Henry Brant: Jazz Clarinet Concerto
Jazz Clarinet Concerto
The Henry Brant Collection, Vol. 8 (Innova 415)
with the Netherlands Wind Ensemble.
Composed by Henry Brant.
Recorded: Utrecht, Holland, January 8, 1984
Rating: 85/100 (learn more)
Henry Brant (1913 - 2008) is one of the mavericks of American music. A Canadian by birth, he moved to the United States with his family in 1929. He had a highly successful career as a composer and orchestrator for radio, recording and motion pictures (he was Alex North's orchestrator for such scores as Cleopatra and Cheyenne Autumn). In the 1950's, he began composing spatial works exclusively, with various instrumental groups spread out all over the stage and even the seats of a performance space. His works include Orbits for 80 trombones, and Meteor Farm for orchestra, jazz band, two choruses, West African drum ensemble and chorus, South Indian soloists, gamelan ensemble, percussion orchestra and two sopranos. His Ice Field won the Pulitzer Prize. He was a member of the Academy of Arts & Letters and taught at Juilliard, Columbia University and Bennington College.
In 1946, Brant wrote Jazz Clarinet Concerto for Benny Goodman. He had previously arranged two Alec Templeton pieces for the Goodman band - "Bach Goes to Town" and "Mozart Matriculates." Goodman rejected the Concerto claiming it was too abstract.

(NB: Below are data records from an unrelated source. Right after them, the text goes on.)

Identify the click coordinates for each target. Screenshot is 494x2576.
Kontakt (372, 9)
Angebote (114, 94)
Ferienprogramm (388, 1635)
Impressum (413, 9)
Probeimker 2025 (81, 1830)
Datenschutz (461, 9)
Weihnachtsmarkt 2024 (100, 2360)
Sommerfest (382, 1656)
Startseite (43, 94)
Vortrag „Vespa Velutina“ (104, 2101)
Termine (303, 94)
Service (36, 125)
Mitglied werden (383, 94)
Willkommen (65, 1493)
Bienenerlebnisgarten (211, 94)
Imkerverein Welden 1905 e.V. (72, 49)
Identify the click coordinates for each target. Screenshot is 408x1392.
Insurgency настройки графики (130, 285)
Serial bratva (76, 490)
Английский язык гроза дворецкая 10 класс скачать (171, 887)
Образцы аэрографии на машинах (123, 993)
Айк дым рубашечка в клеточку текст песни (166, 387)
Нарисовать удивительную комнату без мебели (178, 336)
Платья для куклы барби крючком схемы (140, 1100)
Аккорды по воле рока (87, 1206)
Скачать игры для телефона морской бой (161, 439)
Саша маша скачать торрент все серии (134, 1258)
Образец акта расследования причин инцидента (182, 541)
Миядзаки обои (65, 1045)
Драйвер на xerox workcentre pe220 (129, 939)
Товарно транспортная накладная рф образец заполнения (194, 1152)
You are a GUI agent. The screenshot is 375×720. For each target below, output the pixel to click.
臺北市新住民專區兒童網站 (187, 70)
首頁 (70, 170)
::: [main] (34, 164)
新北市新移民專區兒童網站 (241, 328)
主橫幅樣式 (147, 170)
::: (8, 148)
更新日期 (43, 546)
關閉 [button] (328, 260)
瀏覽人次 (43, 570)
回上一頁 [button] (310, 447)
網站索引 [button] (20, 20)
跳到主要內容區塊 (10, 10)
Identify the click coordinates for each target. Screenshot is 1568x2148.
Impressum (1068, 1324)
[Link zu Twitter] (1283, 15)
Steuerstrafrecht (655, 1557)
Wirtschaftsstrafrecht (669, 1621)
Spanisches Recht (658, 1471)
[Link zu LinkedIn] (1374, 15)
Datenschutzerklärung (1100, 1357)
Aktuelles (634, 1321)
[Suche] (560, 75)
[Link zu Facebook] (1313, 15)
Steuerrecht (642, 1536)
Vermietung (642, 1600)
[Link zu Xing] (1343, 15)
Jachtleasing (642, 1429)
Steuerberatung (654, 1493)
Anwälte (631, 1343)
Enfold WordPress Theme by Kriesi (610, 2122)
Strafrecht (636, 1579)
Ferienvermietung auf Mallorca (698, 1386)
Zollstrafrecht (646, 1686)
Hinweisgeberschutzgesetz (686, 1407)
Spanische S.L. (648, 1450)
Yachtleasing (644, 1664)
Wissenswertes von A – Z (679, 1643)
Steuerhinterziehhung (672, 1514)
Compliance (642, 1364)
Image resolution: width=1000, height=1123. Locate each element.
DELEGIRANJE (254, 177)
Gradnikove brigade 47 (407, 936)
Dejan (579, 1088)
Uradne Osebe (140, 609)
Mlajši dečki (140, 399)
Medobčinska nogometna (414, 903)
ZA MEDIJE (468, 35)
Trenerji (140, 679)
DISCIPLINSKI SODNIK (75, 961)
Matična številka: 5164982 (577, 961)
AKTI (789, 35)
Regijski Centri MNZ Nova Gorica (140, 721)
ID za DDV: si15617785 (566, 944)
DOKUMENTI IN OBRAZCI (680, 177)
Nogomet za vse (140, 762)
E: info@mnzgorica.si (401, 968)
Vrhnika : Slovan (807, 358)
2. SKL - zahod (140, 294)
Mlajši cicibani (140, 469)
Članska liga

While it could be argued that he'd commissioned pieces from Bartok and Hindemith and both of those pieces could be considered abstract as well, Goodman didn't play those pieces once he's premiered them. Both Eddie Sauter and Mel Powell wrote the kind of virtuoso clarinet pieces he liked to play, and perhaps he expected the same thing from Brant. What Brant did write was a piece that sounded a lot like what Goodman was playing on the job in 1946, but goes its own way. It does not sound like a classical piece that swings, it sounds like three ambitious swing pieces which would have been fun to hear if Benny had given this work a chance. Above all, the work is a piece audiences would want to hear again. It approaches the jazz band on its own terms, and as a result, I believe it to be far more successful than Ebony Concerto and even "Prelude, Fugue and Riffs."
This performance was apparently recorded on a cassette tape machine, and is in mono. While the sound quality is adequate and the performance very good, at least the piece can be heard and perhaps adopted by a clarinetist looking for something a bit different but audience-friendly.